In 1939 Little League was founded in Williamsport, Pennsylvania with only three teams. By the time I was playing Little League baseball in the late 1950s it was all over the country and now Little League is being sponsored all over the world. It’s a great way to foster a healthy, competitive spirit between children ages five through eighteen and in several arenas, based on age.

But back in 1959 through 1962 my Little League experience was a wonderful, exciting and rewarding competitive camaraderie between a bunch of boys. And a time for them to learn how to play baseball together and learn pitching, fielding and hitting skills from grown men who enjoyed showing boys how to play baseball and how to compete with a sense of sportsmanship.

The very notion of boys enjoying team sports under the direction of men who lent their time and effort to help boys become better youths became a topic of heated debate and contention by the time I was all grown up. It seemed that the new America, which had sprung from the bosom of the American Feminist Movement, somehow believed that boys having fun playing an organized sport were somehow depriving girls of the same age of the opportunity to play baseball.

No one ever thought to form a separate Little League for girls. Instead, the new America decided to instill in the boys entrusted to its care an undeserved guilt about playing sports with just boys, making them and the men who managed their Little League teams feel that what they were doing was somehow wrong, shameful and sexist. How in the hell a ten-year-old boy back in 1960 could be guilty of sexism just by swinging a baseball bat at a ball pitched by another boy is still totally beyond my comprehension.

What was really shameful and sexist was the false sense of righteousness in an America that allowed such an ill-conceived national movement to become Little League policy. Any arbitrary decision by adults which forces boys to play with girls (and vice-versa) and to forsake children's natural tendency to enjoy the company of other children of their own gender only masquerades as an equal opportunity of any kind for anybody.

Friday, November 10, 2006

“I Love Lucy” in 25 Words or Less

Movie star and pin-up, Lucille Ball, played a 1950's TV housewife from hell trying to get into her husband’s nightclub act, over and over again.

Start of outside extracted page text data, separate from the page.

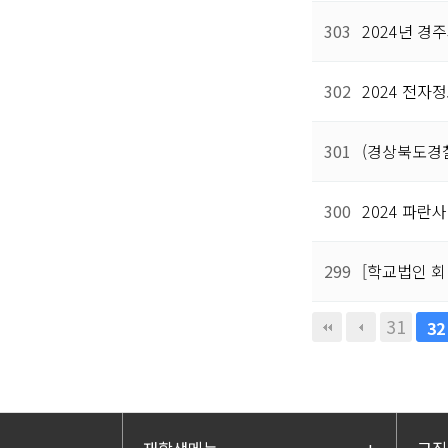
303
2024년 경
302
2024 전자
301
(경상북도경
300
2024 파란
299
[학교법인 회
다음
맨끝
31
32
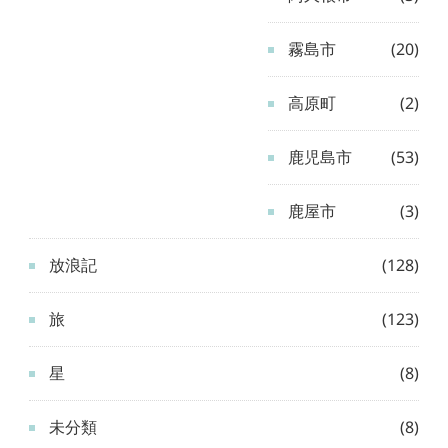
霧島市
(20)
高原町
(2)
鹿児島市
(53)
鹿屋市
(3)
放浪記
(128)
旅
(123)
星
(8)
未分類
(8)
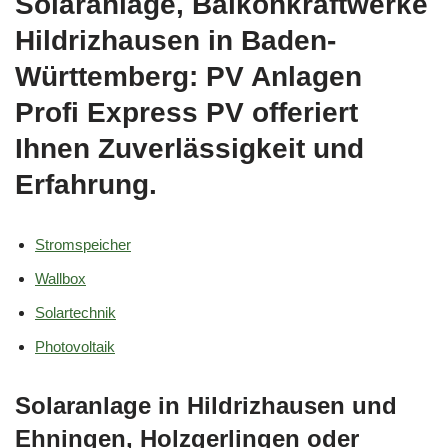
Solaranlage, Balkonkraftwerke
Hildrizhausen in Baden-
Württemberg: PV Anlagen
Profi Express PV offeriert
Ihnen Zuverlässigkeit und
Erfahrung.
Stromspeicher
Wallbox
Solartechnik
Photovoltaik
Solaranlage in Hildrizhausen und
Ehningen, Holzgerlingen oder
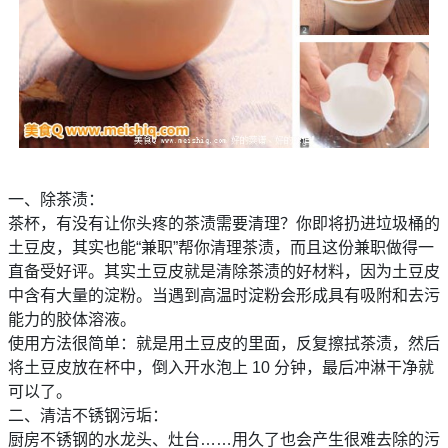
一、除茶渍：
茶杯，有没有让你头疼的茶渍需要清理？你即将扔进垃圾桶的
土豆皮，其实也能“兼职”帮你清理茶渍，而且这份兼职做得一
直备受好评。其实土豆皮就是清除茶渍的好材料，因为土豆皮
中含有大量的淀粉。当遇到高温时淀粉会形成具有吸附和去污
能力的胶体溶液。
使用方法很简单：就是用土豆皮的里面，反复擦拭茶渍，然后
将土豆皮放在杯中，倒入开水泡上 10 分钟，最后冲淋干净就
可以了。
二、清洁不锈钢污垢：
厨房不锈钢的水龙头、灶台……用久了也会产生很难去除的污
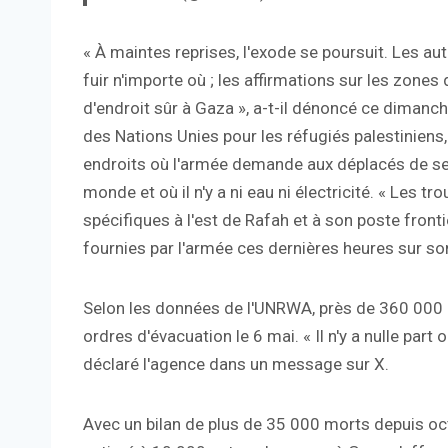
« À maintes reprises, l'exode se poursuit. Les aut
fuir n'importe où ; les affirmations sur les zones
d'endroit sûr à Gaza », a-t-il dénoncé ce dimanch
des Nations Unies pour les réfugiés palestiniens
endroits où l'armée demande aux déplacés de se
monde et où il n'y a ni eau ni électricité. « Les 
spécifiques à l'est de Rafah et à son poste front
fournies par l'armée ces dernières heures sur so
Selon les données de l'UNRWA, près de 360 ​​000 
ordres d'évacuation le 6 mai. « Il n'y a nulle part o
déclaré l'agence dans un message sur X.
Avec un bilan de plus de 35 000 morts depuis o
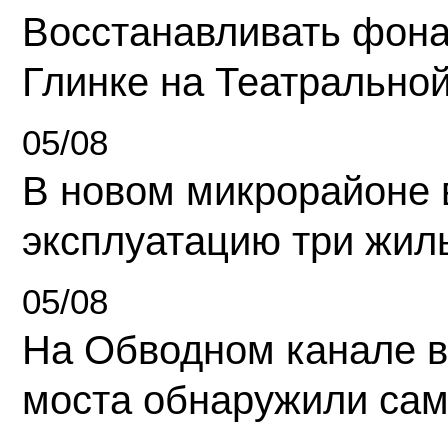
Восстанавливать фона
Глинке на Театрально
05/08
В новом микрорайоне 
эксплуатацию три жил
05/08
На Обводном канале в
моста обнаружили сам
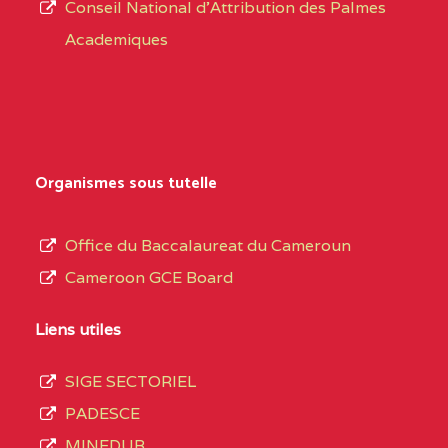
CENTRE
COLLEGE PRIVE
5JK
Conseil National d'Attribution des Palmes
d’éducation
CATHOLIQUE
Academiques
de
D'ENSEIGNEMENT
l’Enseignement
TECHNIQUE
Secondaire
INDUSTRIEL FEMININ
Général
MARIA GORETTI BP
au
Organismes sous tutelle
:1152 YAOUNDE
terme
des
CENTRE
COLLEGE PRIVE LAIC
5JK
Office du Baccalaureat du Cameroun
opérations
SAINT MICHEL
Cameroon GCE Board
d’immatriculation
ARCHANGE BP :10017
du
Liens utiles
YAOUNDE
mois
SIGE SECTORIEL
CENTRE
COMPLEXE SCOLAIRE
5JK
de
PADESCE
AKOA BP :13029
septembre
MINEDUB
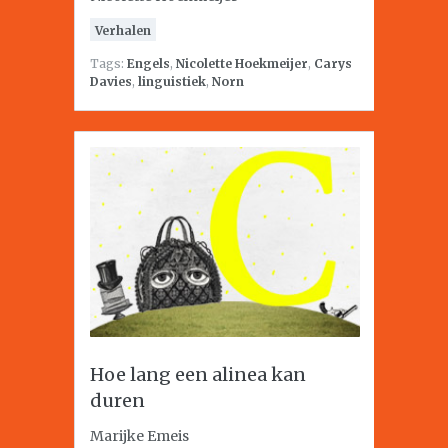
Verhalen
Tags:
Engels
,
Nicolette Hoekmeijer
,
Carys
Davies
,
linguistiek
,
Norn
Hoe lang een alinea kan
duren
Marijke Emeis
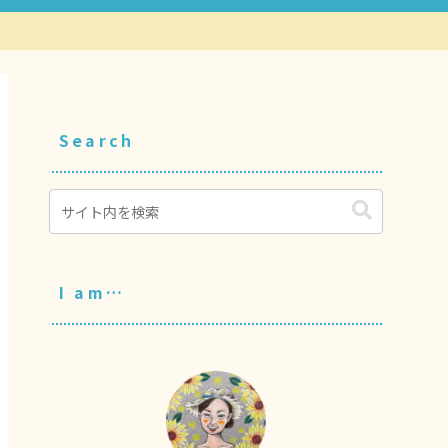
Search
I am…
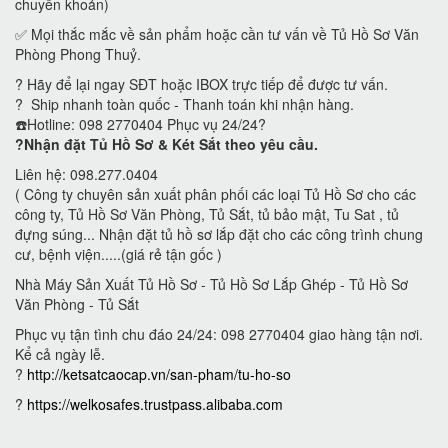
chuyển khoản)
✅ Mọi thắc mắc về sản phẩm hoặc cần tư vấn về Tủ Hồ Sơ Văn
Phòng Phong Thuỷ.
? Hãy để lại ngay SĐT hoặc IBOX trực tiếp để được tư vấn.
? Ship nhanh toàn quốc - Thanh toán khi nhận hàng.
☎️Hotline: 098 2770404 Phục vụ 24/24?
?Nhận đặt Tủ Hồ Sơ & Két Sắt theo yêu cầu.
Liên hệ: 098.277.0404
( Công ty chuyên sản xuất phân phối các loại Tủ Hồ Sơ cho các
công ty, Tủ Hồ Sơ Văn Phòng, Tủ Sắt, tủ bảo mật, Tu Sat , tủ
đựng súng... Nhận đặt tủ hồ sơ lắp đặt cho các công trình chung
cư, bệnh viện.....(giá rẻ tận gốc )
Nhà Máy Sản Xuất Tủ Hồ Sơ - Tủ Hồ Sơ Lắp Ghép - Tủ Hồ Sơ
Văn Phòng - Tủ Sắt
Phục vụ tận tình chu đáo 24/24: 098 2770404 giao hàng tận nơi.
Kể cả ngày lễ.
?
http://ketsatcaocap.vn/san-pham/tu-ho-so
?
https://welkosafes.trustpass.alibaba.com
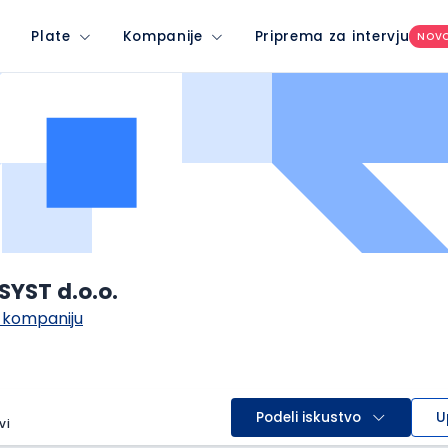
Plate
Kompanije
Priprema za intervju
NOV
SYST d.o.o.
 kompaniju
Podeli iskustvo
U
vi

Tuesday, November 07, 2006

The Corner Drugstore

Not all small-town drugstores in the 20th Century were on the corner and not all of them had soda fountains but my favorite one did. It was replaced before the new millennium made its debut by a chain restaurant that mostly sells ice cream. I’ll bet there were a lot of corner drug stores around the country between 1951 and 2000, when I did my running in the last century.

These were places where you could buy tobacco and newspapers and magazines and men’s and women’s toiletries and get your prescriptions filled. But they were also places to leisurely enjoy a cherry Coke from a soda fountain or an ice cream soda or even a hamburger. The “druggist” usually wore a white smock and the soda fountain waitresses often wore pink or blue uniforms. I liked it when these women popped their chewing gum and winked at me.

I’ll probably never get to see a drugstore as cool as the one in the movie “It’s A Wonderful Life” but I’d give an eye tooth to set my butt down on one of those high stools and order a double chocolate malted or an egg cream or a lemon phosphate.

Anyone have a time machine I can use for a few hours?

Friday, November 03, 2006

Air Raid!

In the 1950s school children like me, who would later become labeled “Baby Boomers” ( as if we had been shot out of cannons at birth), hid under our desks at school during regular air raid drills that began with a brief warning from the teacher, followed by the blast from a chrome whistle.

Like this “safety precaution” would have actually helped us in the event of a nuclear attack. Like desks and puny arms clasped over our innocent heads would keep a 50–megaton atomic bomb from turning us into vapor in a split second. Like all grownups from Russia were devils from hell and our parents and grandparents were all darling angels straight out of Heaven. Later, in high school, we put two and two together and thought this was a pretty stressful and hyped-up time to be alive.

And they wondered why a lot of us wanted to be stoned out of our skulls when we grew up.